Мехман умылся. Мать подала чай и, желая дать возможность молодым помириться, вышла с человеком в калошах на кухню.
— Что с тобой, моя обидчивая принцесса? — спросил Мехман шутливо. — Чем ты недовольна?
Зулейха заплакала.
— Ты все шутишь, — упрекнула она. — А я не могу больше так жить…
— Как это так?
— Как? — повторила Зулейха. И в свою очередь спросила: — Сколько месяцев уже мы здесь, на чужбине?
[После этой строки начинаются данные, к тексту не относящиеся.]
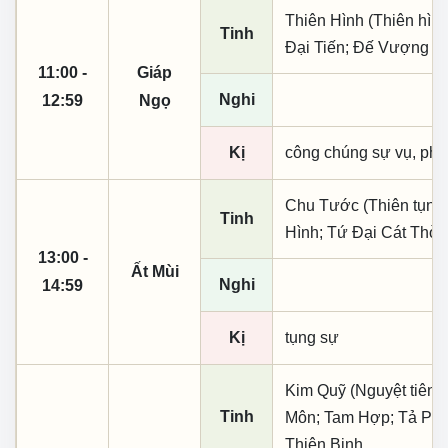
Thiên Hình (Thiên hìn
Tinh
Đại Tiến; Đế Vượng
11:00 -
Giáp
Nghi
12:59
Ngọ
Kị
công chúng sự vụ, phó
Chu Tước (Thiên tụng)
Tinh
Hình; Tứ Đại Cát Thời
13:00 -
Ất Mùi
Nghi
14:59
Kị
tụng sự
Kim Quỹ (Nguyệt tiên,
Tinh
Môn; Tam Hợp; Tả Phụ
Thiên Binh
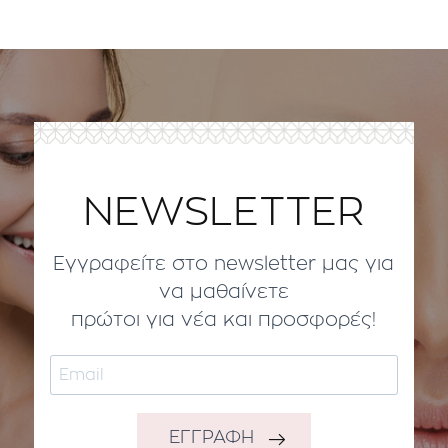
NEWSLETTER
Εγγραφείτε στο newsletter μας για
να μαθαίνετε
πρώτοι για νέα και προσφορές!
ΕΓΓΡΑΦΗ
— Почему же на чужбине? Разве наш район не в Советском Союзе? — спросил шутливо Мехман.
Но Зулейха не слушала его. Она твердила:
— Никуда не ходим, ничем не развлекаемся. Томимся в ущелье между двумя горами, даже неба не видим… Я… я… я даже не знаю, где ты ездишь, где бываешь.
— Работать, Зулейха, много, очень много мне работать надо. И ведь ты это знаешь, должна знать.
— Работать, работать… — возразила Зулейха. — А для чего? Мацони… Черствый хлеб… Пустой стол. Пустой чай… Пустые дни…
— Так, значит, война разгорелась из-за хлеба? — все еще силился поддержать шутливый тон Мехман.
— Хорошо, не будем говорить о хлебе. Но хоть вдоволь смеяться, разговаривать, быть друг с другом можно нам или этого тоже нельзя?.. Ты меня не любишь. Несчастная я…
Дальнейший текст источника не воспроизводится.